This article may be too technical for most readers to understand.(November 2014) |
Network medicine is the application of network science towards identifying, preventing, and treating diseases. This field focuses on using network topology and network dynamics towards identifying diseases and developing medical drugs. Biological networks, such as protein-protein interactions and metabolic pathways, are utilized by network medicine. Disease networks, which map relationships between diseases and biological factors, also play an important role in the field. Epidemiology is extensively studied using network science as well; social networks and transportation networks are used to model the spreading of disease across populations. Network medicine is a medically focused area of systems biology.
The term "network medicine" was introduced by Albert-László Barabási in an the article "Network Medicine – From Obesity to the 'Diseasome'", published in The New England Journal of Medicine , in 2007. Barabási states that biological systems, similarly to social and technological systems, contain many components that are connected in complicated relationships but are organized by simple principles. Relaying on the tools and principles of network theory, [1] the organizing principles can be analyzed by representing systems as complex networks, which are collections of nodes linked together by a particular biological or molecular relationship. For networks pertaining to medicine, nodes represent biological factors (biomolecules, diseases, phenotypes, etc.) and links (edges) represent their relationships (physical interactions, shared metabolic pathway, shared gene, shared trait, etc.). [2]

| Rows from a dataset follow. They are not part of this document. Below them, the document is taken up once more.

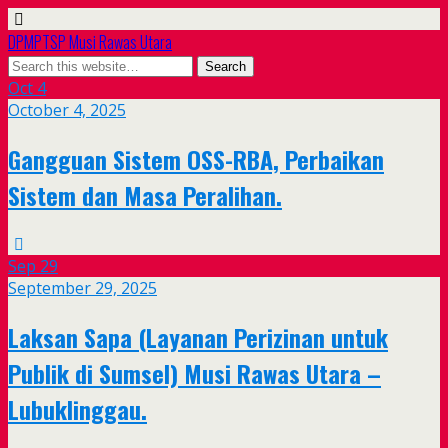
DPMPTSP Musi Rawas Utara
Oct
4
October 4, 2025
Gangguan Sistem OSS-RBA, Perbaikan
Sistem dan Masa Peralihan.
Sep
29
September 29, 2025
Laksan Sapa (Layanan Perizinan untuk
Publik di Sumsel) Musi Rawas Utara –
Lubuklinggau.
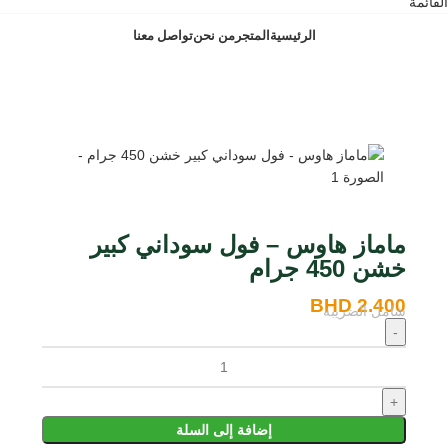
القائمة
الرئيسية
المتجر
من نحن
تواصل معنا
BH
ماماز هاوس – فول سوداني كبير
خشن 450 جرام
BHD
2.400
شامل الضريبة
إضافة إلى السلة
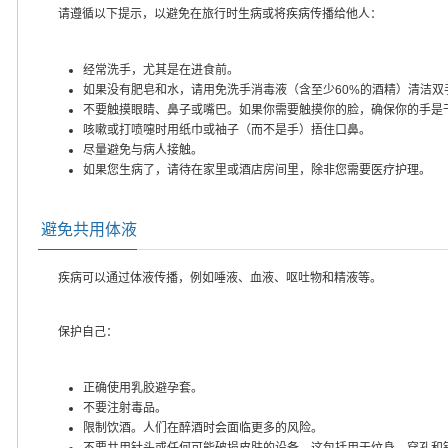
请遵循以下提示，以避免在旅行时生病或将疾病传播给他人：
经常洗手，尤其是在进食前。
如果没有肥皂和水，请用免洗手消毒液（含至少60%的酒精）清洁双
不要触摸眼睛、鼻子或嘴巴。如果你需要触摸你的脸，确保你的手是
咳嗽或打喷嚏时用纸巾或袖子（而不是手）捂住口鼻。
尽量避免与病人接触。
如果您生病了，请待在家里或酒店房间里，除非您需要医疗护理。
避免共用体液
疾病可以通过体液传播，例如唾液、血液、呕吐物和精液等。
保护自己：
正确使用乳胶避孕套。
不要注射毒品。
限制饮酒。人们在醉酒时会面临更多的风险。
不要共用针头或任何可能破损皮肤的设备。这包括用于纹身、穿孔和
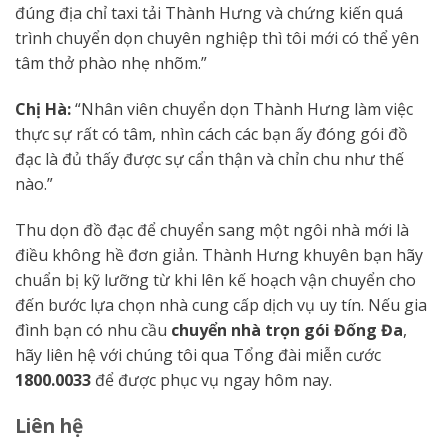
đúng địa chỉ taxi tải Thành Hưng và chứng kiến quá
trình chuyển dọn chuyên nghiệp thì tôi mới có thể yên
tâm thở phào nhẹ nhõm.”
Chị Hà:
“Nhân viên chuyển dọn Thành Hưng làm việc
thực sự rất có tâm, nhìn cách các bạn ấy đóng gói đồ
đạc là đủ thấy được sự cẩn thận và chỉn chu như thế
nào.”
Thu dọn đồ đạc để chuyển sang một ngôi nhà mới là
điều không hề đơn giản. Thành Hưng khuyên bạn hãy
chuẩn bị kỹ lưỡng từ khi lên kế hoạch vận chuyển cho
đến bước lựa chọn nhà cung cấp dịch vụ uy tín. Nếu gia
đình bạn có nhu cầu
chuyển nhà trọn gói Đống Đa
,
hãy liên hệ với chúng tôi qua Tổng đài miễn cước
1800.0033
để được phục vụ ngay hôm nay.
Liên hệ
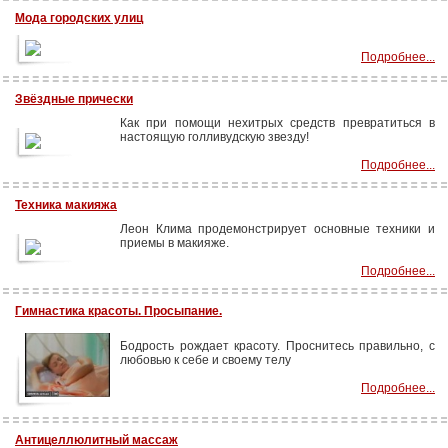
Мода городских улиц
Подробнее...
Звёздные прически
Как при помощи нехитрых средств превратиться в
настоящую голливудскую звезду!
Подробнее...
Техника макияжа
Леон Клима продемонстрирует основные техники и
приемы в макияже.
Подробнее...
Гимнастика красоты. Просыпание.
Бодрость рождает красоту. Проснитесь правильно, с
любовью к себе и своему телу
Подробнее...
Антицеллюлитный массаж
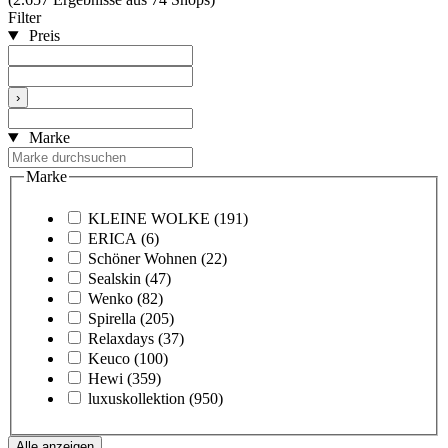
Filter
Preis
›
Marke
Marke
KLEINE WOLKE
(191)
ERICA
(6)
Schöner Wohnen
(22)
Sealskin
(47)
Wenko
(82)
Spirella
(205)
Relaxdays
(37)
Keuco
(100)
Hewi
(359)
luxuskollektion
(950)
Alle anzeigen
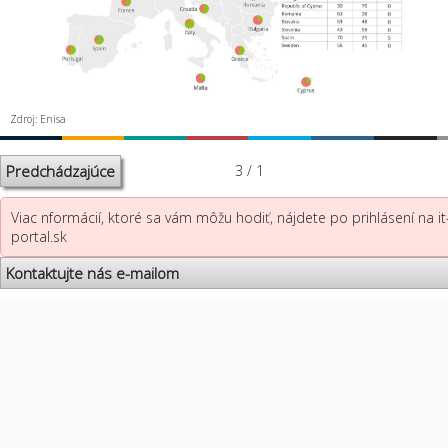
Zdroj: Enisa
Predchádzajúce
3 / 1
Viac nformácií, ktoré sa vám môžu hodiť, nájdete po prihlásení na it
portal.sk
Kontaktujte nás e-mailom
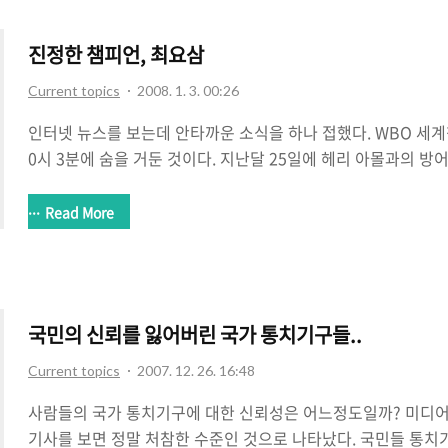
다고 한다. 도대체 말이 되는 소리인가? 이천시 시장은 어느당
경기도의 도지사는 어느당 소속인가? 시의원은? 모두가 한나라당
진정한 챔피언, 최요삼
Current topics
2008. 1. 3. 00:26
인터넷 뉴스를 보는데 안타까운 소식을 하나 접했다. WBO 세
0시 3분에 숨을 거둔 것이다. 지난달 25일에 헤리 아몰과의 방
뇌출혈로 실신, 아산병원에서 뇌수술을 받았으나 일주일뒤인 오
늘나라로 가게 되었다. 권투선수들에게는 펀치드렁크라는게 존재
Read More
을 때려서 먼저 눕혀야 이기는 게임. 아무리 글러브를 끼고 때려
한다. 주먹뿐이랴. 가끔 박치기도 하는 아주 위험한 스포츠라 할 
상대 선수와 수차례 박치기를 하고 당하기도 했다. 그로 인해 
고 경기는 이겼지만 결국 자신의 생명을 잃는 안타까운 경기를 하
국민의 신뢰를 잃어버린 국가 통치기구들..
Current topics
2007. 12. 26. 16:48
사람들의 국가 통치기구에 대한 신뢰성은 어느정도일까? 미디
기사를 보면 정말 처참한 수준인 것으로 나타났다. 국민들 통치기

Barabasi suggested that understanding human disease requires us to focus on three key networks, the metabolic network, the disease network, and the social network. The network medicine is based on the idea that understanding complexity of gene regulation, metabolic reactions, and protein-protein interactions and that representing these as complex networks will shed light on the causes and mechanisms of diseases. It is possible, for example, to infer a bipartite graph representing the connections of diseases to their associated genes using the OMIM database. [3] The projection of the diseases, called the human disease network (HDN), is a network of diseases connected to each other if they share a common gene. Using the HDN, diseases can be classified and analyzed through the genetic relationships between them. Network medicine has proven to be a valuable tool in analyzing big biomedical data. [4]
The whole set of molecular interactions in the human cell, also known as the interactome, can be used for disease identification and prevention. [5] These networks have been technically classified as scale-free, disassortative, small-world networks, having a high betweenness centrality. [6]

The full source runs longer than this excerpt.